No LDREX/STREX-based implementations of __cxa_guard_acquire/release/abort in ARM code? #1393

amosnier · 2022-01-10T21:39:15Z

From C++ ABI for the ARM architecture, ARM IHI 0041D:

3.2.3.1 Guard variables
To support the potential use of initialization guard variables as semaphores that are the target of ARM SWP and
LDREX/STREX synchronizing instructions we define a static initialization guard variable to be a 4-byte aligned, 4-
byte word with the following inline access protocol.

#define INITIALIZED 1

// inline guard test...
if ((obj_guard & INITIALIZED)!= INITIALIZED) {
    // TST obj_guard, #1; BNE already_initialized
    if (__cxa_guard_acquire(&obj_guard)) {
    ...
}

Usually, a guard variable should be allocated in the same data section as the object whose construction it guards.
3.2.3.2 One-time construction API

extern "C" int __cxa_guard_acquire(int *guard_object);

If the guarded object has not yet been initialized, this function returns 1. Otherwise it returns 0.
If it returns 1, a semaphore might have been claimed and associated with guard_object, and either
__cxa_guard_release or __cxa_guard_abort must be called with the same argument to release the semaphore.
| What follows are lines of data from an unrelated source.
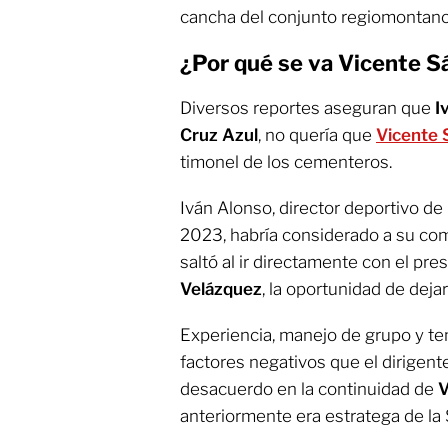
cancha del conjunto regiomontano
¿Por qué se va Vicente S
Diversos reportes aseguran que
I
Cruz Azul
, no quería que
Vicente 
timonel de los cementeros.
Iván Alonso, director deportivo de
2023, habría considerado a su com
saltó al ir directamente con el pre
Velázquez
, la oportunidad de deja
Experiencia, manejo de grupo y tem
factores negativos que el dirigen
desacuerdo en la continuidad de
V
anteriormente era estratega de l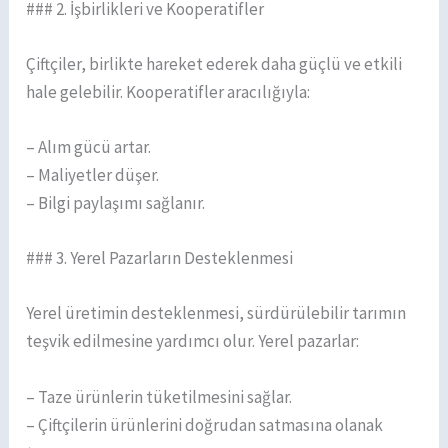
### 2. İşbirlikleri ve Kooperatifler
Çiftçiler, birlikte hareket ederek daha güçlü ve etkili
hale gelebilir. Kooperatifler aracılığıyla:
– Alım gücü artar.
– Maliyetler düşer.
– Bilgi paylaşımı sağlanır.
### 3. Yerel Pazarların Desteklenmesi
Yerel üretimin desteklenmesi, sürdürülebilir tarımın
teşvik edilmesine yardımcı olur. Yerel pazarlar:
– Taze ürünlerin tüketilmesini sağlar.
– Çiftçilerin ürünlerini doğrudan satmasına olanak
extern "C" void __cxa_guard_release(int *guard_object);

This function is called on completing the initialization of the guarded object. It sets the least significant bit of
guard_object (allowing subsequent inline checks to succeed) and releases any semaphore associated with it.

extern "C" void __cxa_guard_abort(int *guard_object);

This function is called if any part of the initialization of the guarded object terminates by throwing an exception. It
releases any semaphore associated with guard_object.

Is my interpretation correct that only one bit of the obj_guard variable is accessed at all by the code that provides it (the code that invokes the __cxa_guard_xxx functions), and that because the rest is unused, the obj_guard variable itself could be used for the semaphore implementation?

If that is the case, and I certainly hope so, since an alternative implementation would have to "manually" allocate semaphore memory on the side of every static variable, which would be quite cumbersome (or would have to use some kind of recursive mutex that would handle the case when the OS is not started, but not everyone has that kind of luxury), how come the following search on the CMSIS_5 repository gives no result in source code?

$ git grep __cxa_guard_acquire

I mean, if there is a possibly trivial implementation based on the ABI documentation (of the three functions), why would ARM themselves not provide it? Or is it provided in some other repository? I made such an implementation myself, but seeing naive non-thread-safe implementations all over the Internet (which systematically break C++ static object creation semantics!) really makes me wonder whether we are not missing a great opportunity of improving many embedded C++ applications with a small effort.

What am I missing?

The text was updated successfully, but these errors were encountered:

amosnier · 2022-01-10T21:50:51Z

I might reopen this, but I will think a little more about it first.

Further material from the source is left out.